News & Commentary

01 November 2017

The World Development Report 2017 and health systems in fragile and conflicted affected states

By Stephen Commins, Associate Director for Global Public Affairs and Lecturer in Urban Planning at the Luskin School of Public Affairs at UCLA. Stephen's recent work has focused on fragile states, disasters, and basic service delivery. He was previously Senior Human Development Specialist in the World Bank’s Human Development Network and was a consultant on the WDR 2017.

The World Development Report 2017 (Governance and the Law) (WDR17) set out to provide a framework for addressing governance failures. But what more is needed to ensure governance enables health systems to operate better in fragile and conflict affected states?

The Report frames governance as a dynamic process between three constitutive elements: formal state institutions, the way those state institutions operate on the ground (i.e. how they solved society’s problems, how they provide incentives for people to cooperate with each other as well as with the state) and the power structure and norms (i.e. the interest in social norms echoes the approach of World Development Report 2015, ‘Mind, Behavior and Society’).

It focuses on the ability of the state to make credible commitment and promote cooperation and collective action for achieving growth, equity and security. This approach contrasts with a normative approach, i.e. the “you should” genre. Experience shows that poor countries can make a lot of development progress with highly imperfect institutions (function versus form). Part of the central goal of the WDR17 was to understand the historical drivers for institutional reforms that establish and grow ‘checks and balances’ institutions.
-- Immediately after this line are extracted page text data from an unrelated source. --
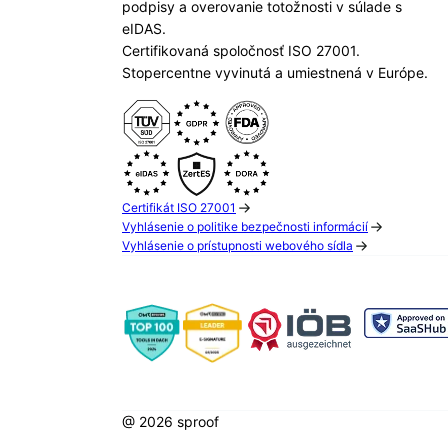
podpisy a overovanie totožnosti v súlade s
eIDAS.
Certifikovaná spoločnosť ISO 27001.
Stopercentne vyvinutá a umiestnená v Európe.
Certifikát ISO 27001
Vyhlásenie o politike bezpečnosti informácií
Vyhlásenie o prístupnosti webového sídla
@ 2026 sproof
Governance does not exist in a vacuum

The Report recognized that there are issues that are deeply rooted in the history of each society and state, not only the concept of fragile states, but also the citizens’ experience of the failure of services, such as health, and the breakdown of trust and social cohesion. This breakdown makes trust, transparency and participation difficult concepts to convey or implement.

In reflecting on the Report’s approach to governance as a dynamic process, it led me to wonder if governance should be thought of as a verb, that is, it is management of a collection of moving pieces. Considering fragility as never static, the provision of health services and the rebuilding of health systems takes place within dynamics of change. In each location, governance is always evolving.

Addressing health needs, both short-term and medium term, means recognizing that governance involves the interplay of the bureaucratic, political and tradition. The interplay of actors and institutions in terms of health and fragility means that we need to consider HOW things are done, and not just WHAT is done.

It isn’t necessarily what you do but how you do it

The WDR17 highlighted the importance of looking at function rather than form. Donors have a long history of focusing on form, but for health services in fragile and conflict-affected states (FCAS), perhaps we need to give more attention to starting with the current functioning of the health ‘system’, however hydra-headed and multi-faceted it may be.

Some key questions to consider could be:

  • What is the reality of attempts at institution-building in FCAS, including role of donors?

  • What practical lessons can be drawn from different experiences?

  • What does function rather than form mean in practice?

  • How can donors play a more effective role?

One way to ground the WDR17 insights for service delivery is to connect it with the six-year project undertaken through the Overseas Development Institute, the Secure Livelihoods Research Consortium. This project generated some basic lessons in how to implement good governance change in FCAS and if we apply this to health systems in FCAS there are some clear lessons:

  • From the start, top-down health reforms should be supported by bottom-up, citizen-inclusive efforts to build transparency and accountability. Some of these processes may need to be exploratory and done in preparation for more formal accountability work, but without it, health reforms may fail.

  • Top-down technical reforms may be essential to basic state building in FCAS, but the health service delivery processes that are needed to support them, are best be built from the bottom up.

  • In many FCAS, resource allocation lies at the root of the conflict. Until questions of allocation are addressed between competing groups, trust with the state or between communities will be elusive.

  • Without some health service delivery benefit, people are likely to lose faith in more technical reform processes. Central government technical reforms (which appear distant or distinct from service delivery), should therefore be linked with changes, both nationally and locally, that are more likely to result in health service delivery improvements.